Misconception #1: Higher earnings mean greater wealth. It seems like common sense that if you increase your salary, your savings will increase proportionally. However, research has indicated that the more money we earn, the more we spend. Having more money actually increases our likelihood of making expensive impulse purchases. Instead of trying to increase your revenue, you are better off trying to find ways to save the money you already make.
Misconception #2: Running the air conditioning in your car uses more gas. Many people believe that using the air conditioning in your car will increase your fuel consumption. This is not true. It can put more strain on your engine, but it does not use a greater amount of gas.
Misconception #3: Buying in bulk saves money. We have all been taught that the more we buy at one time, the more money we save in the long run. Be especially careful when applying this idea to groceries. The savings per unit will often only be minimal and the idea of getting a “good deal” can sometimes supersede our rational mind and we end up with far too much of something we do not really need. This can be problematic, especially with perishables. If you do not use what you buy, you can end up throwing away half of your purchases.
Misconception #4: Zero percent currency exchange commission. If you try to make a little money trading foreign currency, you have probably seen advertisements for services that offer zero percent commission on your exchange. Although tempting, research has shown that companies offering this sales gimmick often add a margin, in other words, a mark-up, to their exchange rates. So while you may not have a commission fee in the traditional sense, you still pay extra money due to the high exchange margin. The official exchange rate is really the only indicator of which currency trades will make you money.

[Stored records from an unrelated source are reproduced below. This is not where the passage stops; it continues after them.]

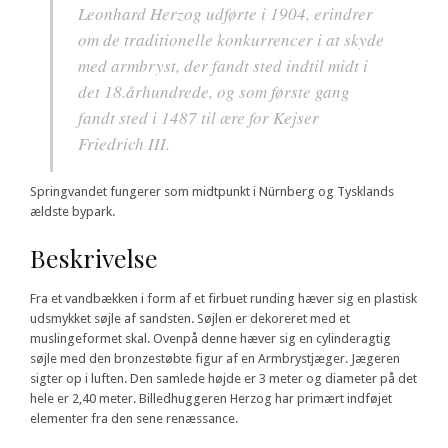
Leonhard Herzog udførte i 1904, erindrer
om de traditionelle konkurrencer i at skyde
med armbryst, der fandt sted indtil midt i
det 18.århundrede, og som første gang
fandt sted i 1487 til ære for Kejser
Friedrich III.
Springvandet fungerer som midtpunkt i Nürnberg og Tysklands
ældste bypark.
Beskrivelse
Fra et vandbækken i form af et firbuet runding hæver sig en plastisk
udsmykket søjle af sandsten. Søjlen er dekoreret med et
muslingeformet skal. Ovenpå denne hæver sig en cylinderagtig
søjle med den bronzestøbte figur af en Armbrystjæger. Jægeren
sigter op i luften. Den samlede højde er 3 meter og diameter på det
hele er 2,40 meter. Billedhuggeren Herzog har primært indføjet
elementer fra den sene renæssance.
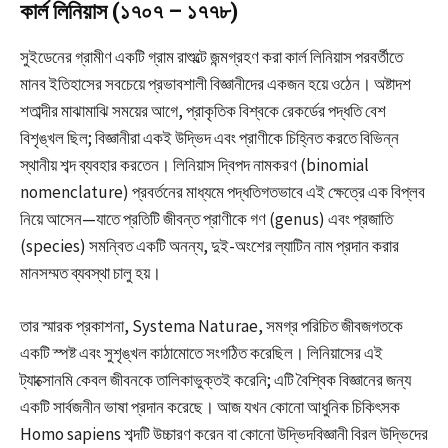
কার্ল লিনিয়াস (১৭০৭ – ১৭৭৮)
সুইডেনের গ্রামীণ একটি গ্রাম রাশুল্টে জন্মগ্রহণ করা কার্ল লিনিয়াস পরবর্তীতে
মানব ইতিহাসের সবচেয়ে প্রভাবশালী বিজ্ঞানীদের একজন হয়ে ওঠেন। অষ্টাদশ
শতাব্দীর মাঝামাঝি সময়ের আগে, প্রাকৃতিক বিশ্বকে রেকর্ডের পদ্ধতি বেশ
বিশৃঙ্খল ছিল; বিজ্ঞানীরা একই উদ্ভিদ এবং প্রাণীকে চিহ্নিত করতে বিভিন্ন
স্থানীয় শব্দ ব্যবহার করতেন। লিনিয়াস দ্বিপদ নামকরণ (binomial
nomenclature) প্রবর্তনের মাধ্যমে পদ্ধতিগতভাবে এই ক্ষেত্রে এক বিপ্লব
নিয়ে আসেন—যাতে প্রতিটি জীবন্ত প্রাণীকে গণ (genus) এবং প্রজাতি
(species) সমন্বিত একটি অনন্য, দুই-অংশের ল্যাটিন নাম প্রদান করার
মানসম্মত ব্যবস্থা চালু হয়।
তার স্মারক প্রকাশনা, Systema Naturae, সমগ্র পরিচিত জীবজগতকে
একটি স্পষ্ট এবং সুশৃঙ্খল কাঠামোতে সংগঠিত করেছিল। লিনিয়াসের এই
ট্যাক্সোনমি কেবল জীবনকে তালিকাভুক্তই করেনি; এটি বৈশ্বিক বিজ্ঞানের জন্য
একটি সার্বজনীন ভাষা প্রদান করেছে। আজ যখন কোনো আধুনিক চিকিৎসক
Homo sapiens শব্দটি উচ্চারণ করেন বা কোনো উদ্ভিদবিজ্ঞানী বিরল উদ্ভিদের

Misconception #5: Shopping during sales will help you save. Similar to the myth about buying in bulk, shopping at sales does not necessarily save money. Being around supposedly good deals will actually increase your chances of making an impulse buy and spending money on something you do not actually need, simply because it was a “bargain.” Decide exactly what you need before you go shopping and be disciplined about purchasing only those items you truly need.